• [Activity]
Below are the records; reproduce all of them exactly but without any images.

(Page images and extracted text)
========

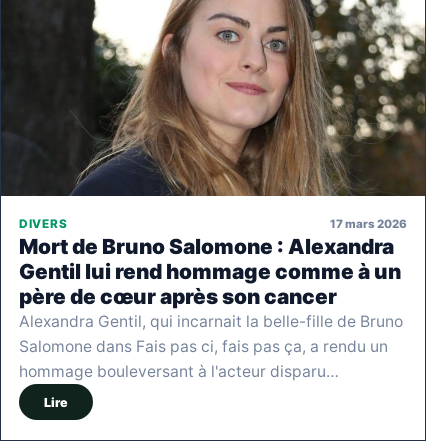
17 mars 2026
DIVERS
Mort de Bruno Salomone : Alexandra
Gentil lui rend hommage comme à un
père de cœur après son cancer
Alexandra Gentil, qui incarnait la belle-fille de Bruno
Salomone dans Fais pas ci, fais pas ça, a rendu un
hommage bouleversant à l'acteur disparu…
Lire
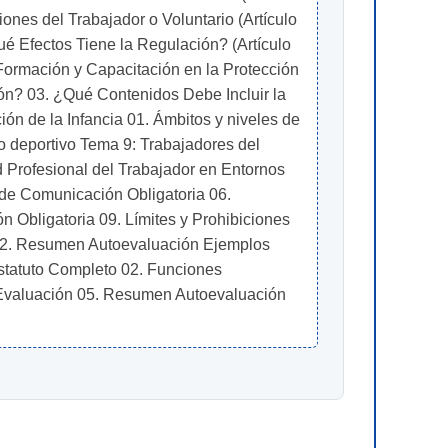
es del Trabajador o Voluntario (Artículo 
é Efectos Tiene la Regulación? (Artículo 
ormación y Capacitación en la Protección 
ión? 03. ¿Qué Contenidos Debe Incluir la 
 de la Infancia 01. Ámbitos y niveles de 
 deportivo Tema 9: Trabajadores del 
 Profesional del Trabajador en Entornos 
de Comunicación Obligatoria 06. 
 Obligatoria 09. Límites y Prohibiciones 
12. Resumen Autoevaluación Ejemplos 
statuto Completo 02. Funciones 
 Evaluación 05. Resumen Autoevaluación 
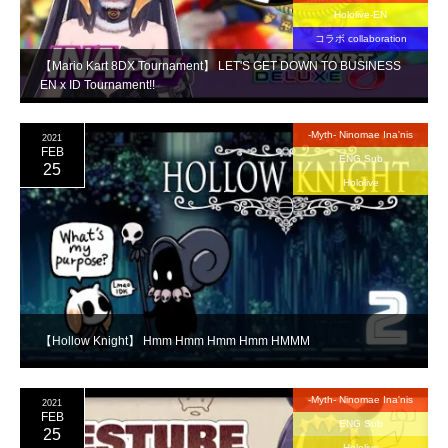
Hololive-EN
コラボ collaboration
【Mario Kart 8DX Tournament】 LET'S GET DOWN TO BUSINESS
EN x ID Tournament!!
-Myth- Ninomae Ina'nis
2021
FEB
ENG Sub
25
Hololive
【Hollow Knight】 Hmm Hmm Hmm Hmm HMMM
-Myth- Ninomae Ina'nis
2021
FEB
ENG Sub
25
Hololive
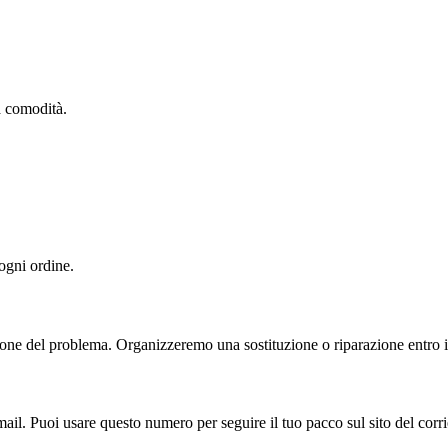
ua comodità.
 ogni ordine.
one del problema. Organizzeremo una sostituzione o riparazione entro il
ail. Puoi usare questo numero per seguire il tuo pacco sul sito del corri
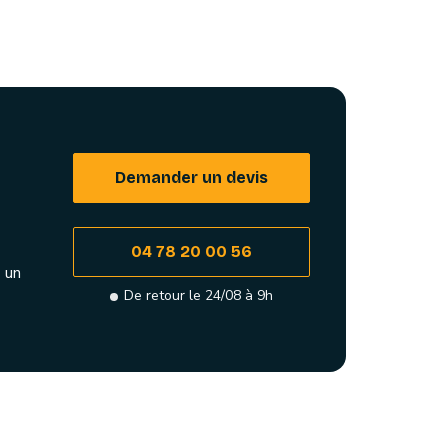
Demander un devis
04 78 20 00 56
 un
De retour le 24/08 à 9h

========

• [Written answer]
17 mars 2026
DIVERS
Mort de Bruno Salomone : Alexandra
Gentil lui rend hommage comme à un
père de cœur après son cancer
Alexandra Gentil, qui incarnait la belle-fille de Bruno
Salomone dans Fais pas ci, fais pas ça, a rendu un
hommage bouleversant à l'acteur disparu…
Lire
es del Trabajador o Voluntario (Artículo 
é Efectos Tiene la Regulación? (Artículo 
ormación y Capacitación en la Protección 
ión? 03. ¿Qué Contenidos Debe Incluir la 
 de la Infancia 01. Ámbitos y niveles de 
 deportivo Tema 9: Trabajadores del 
 Profesional del Trabajador en Entornos 
de Comunicación Obligatoria 06. 
 Obligatoria 09. Límites y Prohibiciones 
12. Resumen Autoevaluación Ejemplos 
statuto Completo 02. Funciones 
 Evaluación 05. Resumen Autoevaluación 
Hololive-EN
コラボ collaboration
【Mario Kart 8DX Tournament】 LET'S GET DOWN TO BUSINESS
EN x ID Tournament!!
-Myth- Ninomae Ina'nis
2021
FEB
ENG Sub
25
Hololive
【Hollow Knight】 Hmm Hmm Hmm Hmm HMMM
-Myth- Ninomae Ina'nis
2021
FEB
ENG Sub
25
Hololive
ua comodità.
 ogni ordine.
one del problema. Organizzeremo una sostituzione o riparazione entro il
ail. Puoi usare questo numero per seguire il tuo pacco sul sito del corri
Demander un devis
04 78 20 00 56
 un
De retour le 24/08 à 9h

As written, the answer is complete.